--- SOURCE MATERIAL ---
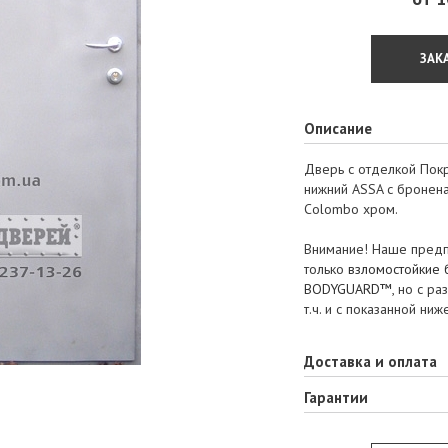
ЗАК
Описание
Дверь с отделкой Покр
нижний ASSA с бронена
Colombo хром.
Внимание! Наше предп
только
взломостойкие
BODYGUARD™
, но с р
т.ч. и с показанной ниж
Доставка и оплата
Гарантии
ООО «Весь мир броне
осуществляет доставку
Наше предприятие еди
бронированных дверей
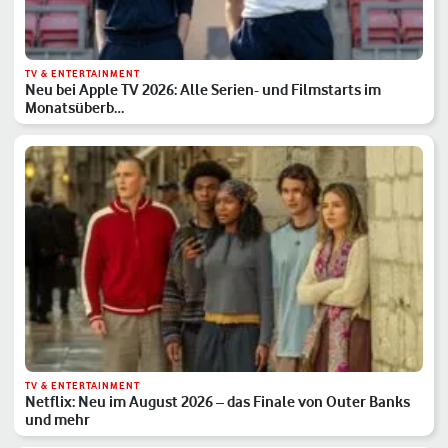
TV & ENTERTAINMENT
Neu bei Apple TV 2026: Alle Serien- und Filmstarts im
Monatsüberb…
TV & ENTERTAINMENT
Netflix: Neu im August 2026 – das Finale von Outer Banks
und mehr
---
TO DO:
Every line above is to be reproduced verbatim, and the pictures are to be omitted.

ANSWER AREA:
ЗАК
Описание
Дверь с отделкой Покр
нижний ASSA с бронена
Colombo хром.
Внимание! Наше предп
только
взломостойкие
BODYGUARD™
, но с р
т.ч. и с показанной ниж
Доставка и оплата
Гарантии
ООО «Весь мир броне
осуществляет доставку
Наше предприятие еди
бронированных дверей
TV & ENTERTAINMENT
Neu bei Apple TV 2026: Alle Serien- und Filmstarts im
Monatsüberb…
TV & ENTERTAINMENT
Netflix: Neu im August 2026 – das Finale von Outer Banks
und mehr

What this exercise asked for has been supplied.